The Brooklyn Bridge is a majestic span with its elegant gothic towers and roadway suspended above the East River. Today we take it for granted, but at the time it was built it was called “the eighth wonder of the world.” However, the bridge never would have been built without major contributions from a Greenpoint shipyard and an engineer from Kent Street.
Building these massive objects was a massive engineering feat. Nothing like these caissons had ever been built before. There was one for each bridge tower and they weighed an amazing three thousand tons each. In the history of human construction, nothing so large had ever been sunk into the earth. The caissons were 168 feet long and 103 feet wide, an area covering half a city block. These large boxes had 110, 000 cubic feet of timber and two hundred and fifty feet of iron with iron walls and a ceiling six feet thick.
Webb and Bell insisted on being paid $100,000 in advance for the complicated task of building them. To dig inside the caissons workers needed air—so the caissons were built with a revolutionary new technology: air locks made of one-half inch boiler plates, seven feet by six and a half inches in diameter. The massive caissons would be built in parts and then welded together at the foot of the bridge because of the enormous size of the caisson pieces.

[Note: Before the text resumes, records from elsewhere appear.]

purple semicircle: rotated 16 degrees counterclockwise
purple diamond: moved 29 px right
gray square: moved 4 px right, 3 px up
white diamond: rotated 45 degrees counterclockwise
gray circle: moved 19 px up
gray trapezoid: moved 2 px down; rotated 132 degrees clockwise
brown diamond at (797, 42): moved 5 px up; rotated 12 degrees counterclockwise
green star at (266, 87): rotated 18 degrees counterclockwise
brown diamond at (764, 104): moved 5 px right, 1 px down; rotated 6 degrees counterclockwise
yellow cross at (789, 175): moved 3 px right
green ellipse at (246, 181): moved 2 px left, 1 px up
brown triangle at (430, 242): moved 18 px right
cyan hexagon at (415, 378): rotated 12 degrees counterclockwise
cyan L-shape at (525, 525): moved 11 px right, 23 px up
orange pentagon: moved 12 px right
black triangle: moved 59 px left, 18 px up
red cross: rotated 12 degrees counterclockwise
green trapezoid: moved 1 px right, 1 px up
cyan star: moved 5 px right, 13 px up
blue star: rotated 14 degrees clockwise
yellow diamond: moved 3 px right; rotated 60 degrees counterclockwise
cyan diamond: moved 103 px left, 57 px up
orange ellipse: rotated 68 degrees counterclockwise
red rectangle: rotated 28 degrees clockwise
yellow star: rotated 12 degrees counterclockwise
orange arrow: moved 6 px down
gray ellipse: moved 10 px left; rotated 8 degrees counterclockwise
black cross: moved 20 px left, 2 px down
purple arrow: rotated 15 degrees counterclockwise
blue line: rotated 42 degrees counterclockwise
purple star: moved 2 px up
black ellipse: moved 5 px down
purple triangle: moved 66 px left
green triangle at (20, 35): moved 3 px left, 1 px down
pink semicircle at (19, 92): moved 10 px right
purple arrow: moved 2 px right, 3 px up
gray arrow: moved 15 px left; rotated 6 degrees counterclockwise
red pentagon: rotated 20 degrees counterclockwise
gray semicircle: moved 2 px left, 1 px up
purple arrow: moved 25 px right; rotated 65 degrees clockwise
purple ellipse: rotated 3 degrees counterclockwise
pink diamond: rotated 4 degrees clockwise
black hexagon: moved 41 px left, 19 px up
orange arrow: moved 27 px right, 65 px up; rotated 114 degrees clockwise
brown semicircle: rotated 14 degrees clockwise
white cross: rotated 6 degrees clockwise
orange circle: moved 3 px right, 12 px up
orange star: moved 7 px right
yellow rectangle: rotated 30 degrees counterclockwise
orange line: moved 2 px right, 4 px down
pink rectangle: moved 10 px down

There was one engineering task that was incomplete before bridge construction could begin. They needed to find a centerline for the bridge. In 1870 Roebling and Payne worked together to survey the site and draw out the centerline. Payne would continue to play a major role in inspecting the bridge because Roebling suffered a debilitating sickness during construction of the bridge. Payne became the chief inspector for the bridge. One of Payne’s major contributions was the discovery that a disreputable firm hired to create the span’s wire cable was using dangerous sub-standard cable. Payne also later designed the trolley system that allowed cable cars to travel safely across the bridge. Today Payne’s name is inscribed in a plaque at the center of the bridge for his huge contributions in building it.